# Comparing ELECTRA, ALBERT, DistilBERT, and TinyBERT for YouTube Comment Sentiment Analysis

---

## 1. DistilBERT: Distillation-Based Compression

**How:**  
DistilBERT uses *knowledge distillation* — training a smaller student model to mimic a larger BERT teacher.

**Why Interesting:**  
- Achieves about 40% fewer parameters and 60% faster inference while retaining around 97% of BERT’s performance.  
- Illustrates simple but effective model compression via distillation.

---

## 2. ALBERT: Parameter Sharing & Factorization

**How:**  
ALBERT reduces model size by *sharing parameters across layers* and *factorizing embeddings*.

**Why Interesting:**  
- Dramatically reduces the number of parameters without heavily impacting capacity.  
- Introduces *sentence-order prediction* to improve pretraining efficiency.  
- Shows that *architectural changes* (not just distillation) can yield compact, fast, yet strong models.

---

## 3. ELECTRA: Efficient Pretraining via Discriminators

**How:**  
ELECTRA replaces masked token prediction with a *replaced token detection* task, where a generator replaces some tokens and a discriminator predicts which tokens were replaced.

**Why Interesting:**  
- Makes pretraining more sample-efficient and faster to converge.  
- Smaller ELECTRA models often outperform comparable-sized BERTs despite using fewer compute resources during training.  
- Highlights innovation in *pretraining objectives* rather than model size or architecture alone.

---

## 4. TinyBERT: Distillation with Layer-Wise Compression

**How:**  
TinyBERT applies *knowledge distillation* focusing on both *transformer layer compression* and *embedding compression*, using a two-stage distillation from both the encoder and prediction layers.

**Why Interesting:**  
- Produces a very compact model with fewer layers (typically 4 or 6), substantially reducing size and latency.  
- Maintains strong performance close to larger BERT models on various NLP tasks including sentiment analysis.  
- Designed specifically for deployment on resource-constrained devices, balancing speed and accuracy.

---

## Why Compare These?

- They represent **complementary approaches** to making transformers faster and lighter:  
  - Distillation (DistilBERT, TinyBERT)  
  - Parameter efficiency (ALBERT)  
  - Pretraining objective redesign (ELECTRA)  
- Comparing accuracy, speed, size, and resource consumption on the same tasks reveals trade-offs important for real applications — especially on resource-restricted devices.  
- Helps practitioners **choose the best fit** for their particular constraints (e.g., mobile deployment vs. cloud inference).  
- Informs **future model design** by highlighting which efficiency techniques work best in which contexts.

# Import Libraries

In [None]:
import pandas as pd
from sklearn.model_selection import train_test_split
from datasets import Dataset, DatasetDict
from transformers import AutoTokenizer, TrainingArguments, Trainer
from transformers import AutoModelForSequenceClassification as SeqModClf
import torch
import numpy 
from sklearn.metrics import accuracy_score, f1_score
from sklearn.utils import resample

In [None]:
import transformers
print(transformers.__version__)

# Load Dataset

In [None]:
dataset = pd.read_csv("YoutubeCommentsDataSet.csv")

dataset.head()

In [None]:
dataset.info()

The dataset has 18,408 rows and 2 columns: "Comment" (with 18,364 non-null text entries) and "Sentiment" (fully populated with sentiment labels).

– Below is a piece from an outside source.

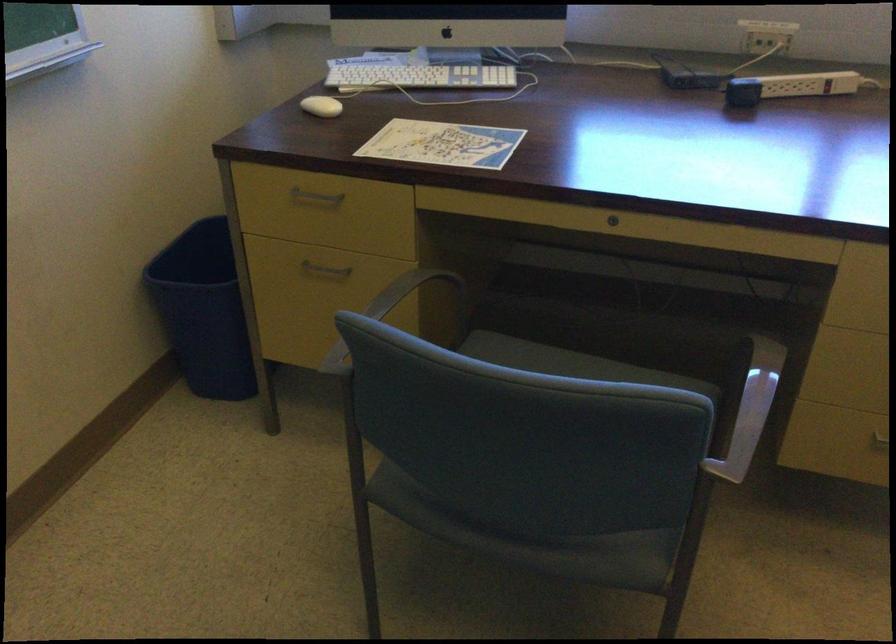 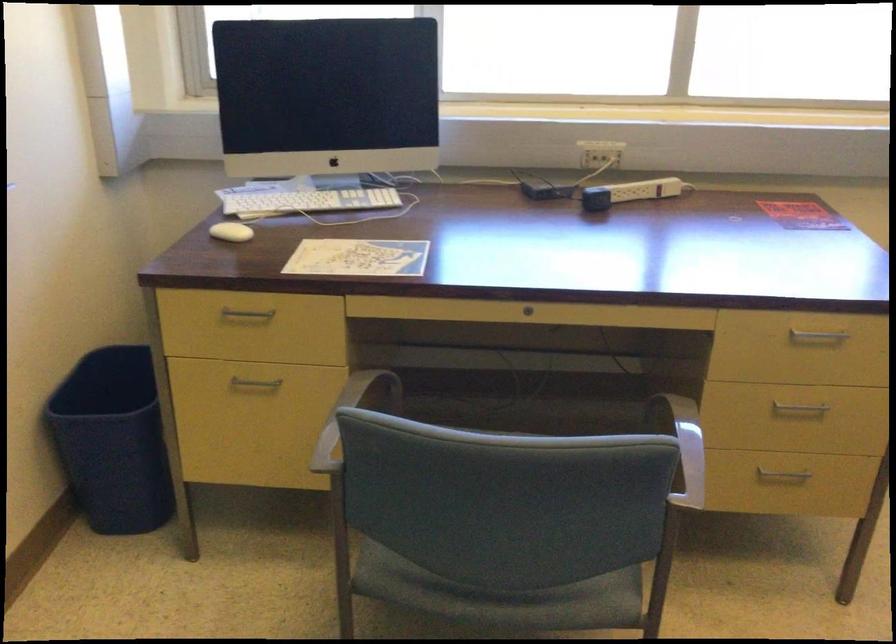 Where in the second image is the point corresponding to pixel 321 269 from the first image?

(254, 384)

Both columns contain text data.

# Preprocessing

## Handle Null values

In [None]:
dataset.isnull().sum()

In [None]:
dataset.dropna()

# Keep only the comments in english

In [None]:
from langdetect import detect, DetectorFactory
from langdetect.lang_detect_exception import LangDetectException

DetectorFactory.seed = 0

def is_english(text):
    try:
        return detect(str(text)) == "en"
    except LangDetectException:
        return False

dataset['is_english'] = dataset['Comment'].apply(is_english)
dataset = dataset[dataset['is_english']]
dataset = dataset[['Comment', 'Sentiment']]
dataset = dataset.reset_index(drop=True)

# Downscale the positive value and upscale the negative value

In [None]:
dataset['Sentiment'].value_counts()

In [None]:
df_positive = dataset[dataset['Sentiment'] == 'positive']
df_neutral = dataset[dataset['Sentiment'] == 'neutral']
df_negative = dataset[dataset['Sentiment'] == 'negative']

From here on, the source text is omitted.